++++ RECORDS FOR THE TASK ++++

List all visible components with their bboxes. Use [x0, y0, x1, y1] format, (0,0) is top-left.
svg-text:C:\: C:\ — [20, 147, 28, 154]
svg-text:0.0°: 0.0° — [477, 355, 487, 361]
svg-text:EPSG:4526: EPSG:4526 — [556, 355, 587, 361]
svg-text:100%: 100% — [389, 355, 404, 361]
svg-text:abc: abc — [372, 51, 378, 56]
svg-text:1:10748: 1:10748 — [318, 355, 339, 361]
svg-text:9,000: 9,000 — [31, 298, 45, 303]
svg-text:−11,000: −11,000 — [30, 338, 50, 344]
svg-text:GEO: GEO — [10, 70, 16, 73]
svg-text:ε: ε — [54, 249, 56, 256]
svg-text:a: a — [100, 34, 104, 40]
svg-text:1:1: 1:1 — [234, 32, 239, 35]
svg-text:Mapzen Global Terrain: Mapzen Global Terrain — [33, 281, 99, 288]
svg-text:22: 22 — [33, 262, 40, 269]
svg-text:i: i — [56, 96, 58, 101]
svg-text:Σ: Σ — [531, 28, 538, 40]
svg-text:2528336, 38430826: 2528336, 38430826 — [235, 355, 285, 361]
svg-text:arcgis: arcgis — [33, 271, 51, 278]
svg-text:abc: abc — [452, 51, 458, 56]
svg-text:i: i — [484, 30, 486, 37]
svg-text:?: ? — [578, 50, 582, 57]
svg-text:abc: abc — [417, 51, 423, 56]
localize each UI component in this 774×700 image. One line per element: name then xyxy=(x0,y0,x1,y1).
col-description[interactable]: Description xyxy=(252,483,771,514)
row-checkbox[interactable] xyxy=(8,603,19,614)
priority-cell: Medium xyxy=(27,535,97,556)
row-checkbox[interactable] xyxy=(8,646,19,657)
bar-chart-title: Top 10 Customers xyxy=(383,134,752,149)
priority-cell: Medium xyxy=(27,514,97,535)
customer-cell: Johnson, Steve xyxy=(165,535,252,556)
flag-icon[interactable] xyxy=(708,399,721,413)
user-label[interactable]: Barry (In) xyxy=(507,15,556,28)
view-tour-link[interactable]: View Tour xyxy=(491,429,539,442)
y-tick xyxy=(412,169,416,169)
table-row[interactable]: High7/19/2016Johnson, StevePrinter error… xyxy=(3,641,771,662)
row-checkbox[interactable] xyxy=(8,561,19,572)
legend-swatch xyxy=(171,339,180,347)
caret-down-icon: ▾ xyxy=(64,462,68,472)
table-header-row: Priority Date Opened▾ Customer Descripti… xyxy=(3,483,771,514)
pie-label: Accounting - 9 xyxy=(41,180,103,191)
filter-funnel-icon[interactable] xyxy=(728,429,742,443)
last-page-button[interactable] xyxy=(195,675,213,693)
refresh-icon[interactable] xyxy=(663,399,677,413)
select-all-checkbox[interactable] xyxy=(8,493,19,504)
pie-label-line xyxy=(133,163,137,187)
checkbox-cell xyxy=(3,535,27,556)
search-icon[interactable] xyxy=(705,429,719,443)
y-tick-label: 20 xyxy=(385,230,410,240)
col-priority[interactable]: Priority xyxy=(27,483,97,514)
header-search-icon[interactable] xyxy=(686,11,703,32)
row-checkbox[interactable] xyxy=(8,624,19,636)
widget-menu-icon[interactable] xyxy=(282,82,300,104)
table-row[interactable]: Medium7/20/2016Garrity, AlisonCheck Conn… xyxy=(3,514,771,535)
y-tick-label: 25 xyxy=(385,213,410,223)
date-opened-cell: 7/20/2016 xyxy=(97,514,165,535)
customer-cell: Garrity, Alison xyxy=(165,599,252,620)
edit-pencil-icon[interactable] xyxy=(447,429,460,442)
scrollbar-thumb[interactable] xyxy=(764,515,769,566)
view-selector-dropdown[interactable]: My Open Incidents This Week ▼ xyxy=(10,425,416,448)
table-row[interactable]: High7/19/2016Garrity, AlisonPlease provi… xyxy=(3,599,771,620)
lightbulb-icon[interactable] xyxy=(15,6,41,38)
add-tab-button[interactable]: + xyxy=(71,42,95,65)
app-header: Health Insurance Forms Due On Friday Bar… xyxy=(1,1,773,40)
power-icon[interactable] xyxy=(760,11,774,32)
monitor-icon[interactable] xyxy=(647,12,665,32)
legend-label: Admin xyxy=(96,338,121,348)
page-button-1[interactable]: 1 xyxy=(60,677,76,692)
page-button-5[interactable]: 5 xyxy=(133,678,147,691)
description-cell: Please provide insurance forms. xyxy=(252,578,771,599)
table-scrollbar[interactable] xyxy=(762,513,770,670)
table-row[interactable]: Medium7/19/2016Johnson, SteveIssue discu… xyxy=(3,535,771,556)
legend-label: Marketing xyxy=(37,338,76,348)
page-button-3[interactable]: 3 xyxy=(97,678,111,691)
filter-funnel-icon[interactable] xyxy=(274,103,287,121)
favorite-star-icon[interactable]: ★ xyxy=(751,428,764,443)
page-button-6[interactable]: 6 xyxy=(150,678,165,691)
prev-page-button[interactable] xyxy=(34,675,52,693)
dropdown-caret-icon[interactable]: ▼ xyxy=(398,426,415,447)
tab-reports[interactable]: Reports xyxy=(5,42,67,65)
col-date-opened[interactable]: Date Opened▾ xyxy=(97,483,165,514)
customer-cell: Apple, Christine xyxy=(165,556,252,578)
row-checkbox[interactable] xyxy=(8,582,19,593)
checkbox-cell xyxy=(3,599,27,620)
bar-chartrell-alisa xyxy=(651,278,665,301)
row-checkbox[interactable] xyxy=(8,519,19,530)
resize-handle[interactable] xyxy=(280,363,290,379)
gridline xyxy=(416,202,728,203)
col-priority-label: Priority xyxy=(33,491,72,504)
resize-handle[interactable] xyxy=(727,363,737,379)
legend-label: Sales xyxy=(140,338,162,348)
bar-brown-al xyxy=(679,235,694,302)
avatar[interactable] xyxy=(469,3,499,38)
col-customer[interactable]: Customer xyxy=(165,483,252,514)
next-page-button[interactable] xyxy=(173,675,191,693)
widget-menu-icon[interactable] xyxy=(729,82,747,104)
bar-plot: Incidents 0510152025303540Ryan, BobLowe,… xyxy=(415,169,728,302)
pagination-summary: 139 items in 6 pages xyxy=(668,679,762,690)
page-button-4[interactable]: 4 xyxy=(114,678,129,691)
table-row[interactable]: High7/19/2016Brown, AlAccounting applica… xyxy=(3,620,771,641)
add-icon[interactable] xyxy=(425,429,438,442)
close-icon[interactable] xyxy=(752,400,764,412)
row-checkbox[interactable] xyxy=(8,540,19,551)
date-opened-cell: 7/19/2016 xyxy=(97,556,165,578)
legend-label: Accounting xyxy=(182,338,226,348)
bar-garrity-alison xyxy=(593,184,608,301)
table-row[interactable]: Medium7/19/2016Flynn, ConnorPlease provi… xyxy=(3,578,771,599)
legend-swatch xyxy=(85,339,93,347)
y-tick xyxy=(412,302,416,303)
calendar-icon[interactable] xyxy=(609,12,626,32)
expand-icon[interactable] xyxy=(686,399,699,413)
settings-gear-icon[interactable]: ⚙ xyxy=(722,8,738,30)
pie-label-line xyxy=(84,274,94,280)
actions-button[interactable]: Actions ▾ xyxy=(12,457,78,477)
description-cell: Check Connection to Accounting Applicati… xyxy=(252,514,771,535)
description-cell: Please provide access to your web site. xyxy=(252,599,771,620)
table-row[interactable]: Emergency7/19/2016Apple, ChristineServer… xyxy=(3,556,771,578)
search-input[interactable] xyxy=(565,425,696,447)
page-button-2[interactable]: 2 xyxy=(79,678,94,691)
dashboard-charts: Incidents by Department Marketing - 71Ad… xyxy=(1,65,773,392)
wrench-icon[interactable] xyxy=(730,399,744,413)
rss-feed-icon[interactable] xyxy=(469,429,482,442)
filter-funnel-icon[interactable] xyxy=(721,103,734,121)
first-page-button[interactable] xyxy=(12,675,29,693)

++++

HOW TO COMPLETE THIS TASK.
What this exercise asks for is every line of the data above with the word "header".

REPLY.
table-header-row: Priority Date Opened▾ Customer Descripti… xyxy=(3,483,771,514)
header-search-icon[interactable] xyxy=(686,11,703,32)
app-header: Health Insurance Forms Due On Friday Bar… xyxy=(1,1,773,40)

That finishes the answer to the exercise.